Donc, après avoir, sans ambiguïté, je l'espère, redit à quel point il me
semblait que la règle que vous proposez d'introduire, qui est celle à laquelle
nous devons tous souscrire, devrait peut-être être formulée autrement - en
l'état, elle serait d'une application difficile - après avoir marqué, par la
solennité du ton, l'importance du principe que vous posez, je vous invite à
soutenir les propositions alternatives qu'avec le rapporteur général nous avons
conçues pour répondre à votre préoccupation.
M. le président.
Quel est l'avis du Gouvernement ?
Mme Florence Parly,
secrétaire d'Etat.
Beaucoup de choses viennent d'être dites et fort bien
dites, et nous arrivons, en effet, à un moment important de notre discussion,
puisqu'il s'agit, comme Alain Lambert l'a rappelé, de la question de la règle
d'or.
Faut-il que des dépenses de fonctionnement soient financées par l'emprunt ?
Cette question de bon sens, monsieur le sénateur, suscite immédiatement une
réponse elle-même de bon sens :
a priori
non, ce n'est pas de bonne
gestion. Si c'est ce que vous voulez me faire dire, je le dis volontiers.

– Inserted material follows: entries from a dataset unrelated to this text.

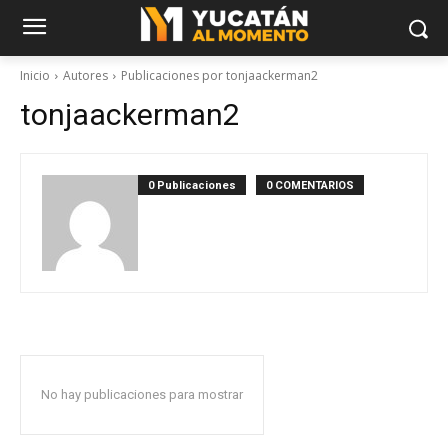
Inicio
Autores
Publicaciones por tonjaackerman2
tonjaackerman2
0 Publicaciones
0 COMENTARIOS
No hay publicaciones para mostrar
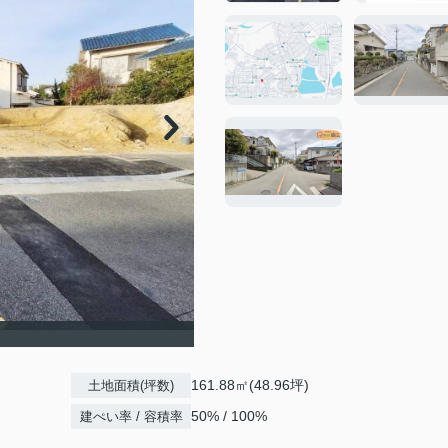
161.88㎡(48.96坪)
土地面積(坪数)
50% / 100%
建ぺい率 / 容積率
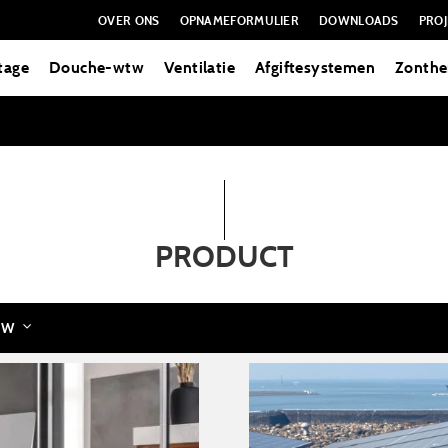
OVER ONS
OPNAMEFORMULIER
DOWNLOADS
PROJ
tage
Douche-wtw
Ventilatie
Afgiftesystemen
Zonthe
PRODUCT
UW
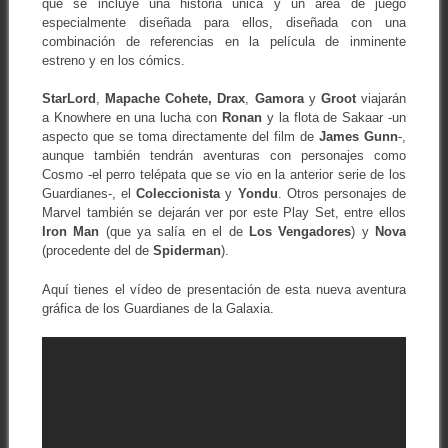
que se incluye una historia única y un área de juego
especialmente diseñada para ellos, diseñada con una
combinación de referencias en la película de inminente
estreno y en los cómics.
StarLord
,
Mapache Cohete,
Drax
,
Gamora
y
Groot
viajarán
a Knowhere en una lucha con
Ronan
y la flota de Sakaar -un
aspecto que se toma directamente del film de
James Gunn
-,
aunque también tendrán aventuras con personajes como
Cosmo -el perro telépata que se vio en la anterior serie de los
Guardianes-, el
Coleccionista
y
Yondu
. Otros personajes de
Marvel también se dejarán ver por este Play Set, entre ellos
Iron Man
(que ya salía en el de
Los Vengadores
) y
Nova
(procedente del de
Spiderman
).
Aquí tienes el vídeo de presentación de esta nueva aventura
gráfica de los Guardianes de la Galaxia.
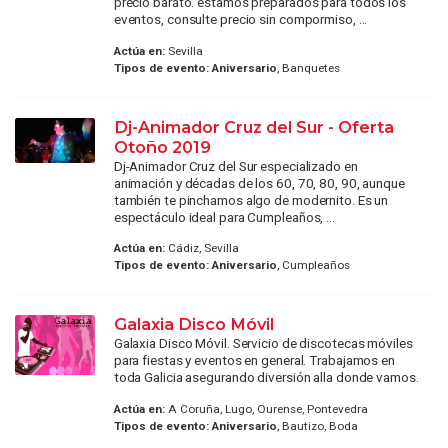
precio barato. estamos preparados para todos los
eventos, consulte precio sin compormiso, ...
Actúa en:
Sevilla
Tipos de evento:
Aniversario
, Banquetes
Dj-Animador Cruz del Sur - Oferta
Otoño 2019
Dj-Animador Cruz del Sur especializado en
animación y décadas de los 60, 70, 80, 90, aunque
también te pinchamos algo de modernito. Es un
espectáculo ideal para Cumpleaños, ...
Actúa en:
Cádiz, Sevilla
Tipos de evento:
Aniversario
, Cumpleaños
Galaxia Disco Móvil
Galaxia Disco Móvil. Servicio de discotecas móviles
para fiestas y eventos en general. Trabajamos en
toda Galicia asegurando diversión alla donde vamos.
Actúa en:
A Coruña, Lugo, Ourense, Pontevedra
Tipos de evento:
Aniversario
, Bautizo, Boda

Cela étant dit, le texte organique dont nous discutons a vocation à déterminer
les règles d'élaboration des lois de finances et non pas à se substituer aux
choix de politique budgétaire qui sont faits année après année.
Autant je considère que le principe que vous énoncez est de bonne gestion, et
le Gouvernement le fait sien en présentant, dans le cadre d'un programme
pluriannuel, un cheminement de résorption des déficits publics jusqu'à
l'horizon 2004, autant il ne me semble pas souhaitable d'entrer dans un
processus de transposition d'une règle qui a été élaborée pour les besoins des
collectivités locales donc, vous en conviendrez, de plus petite taille que
l'Etat.
Je ne comprends pas bien comment nous pourrions intelligemment transposer
cette règle à l'Etat, qui est, qu'on le veuille ou non, un acteur économique
tout à fait particulier : l'Etat n'est ni un agent de droit privé, ni un
ménage, ni une collectivité locale ; l'Etat a des devoirs particuliers
vis-à-vis de nos concitoyens ; il a même des droits à garantir et il a aussi,
du point de vue des cycles économiques, à jouer le rôle de régulateur.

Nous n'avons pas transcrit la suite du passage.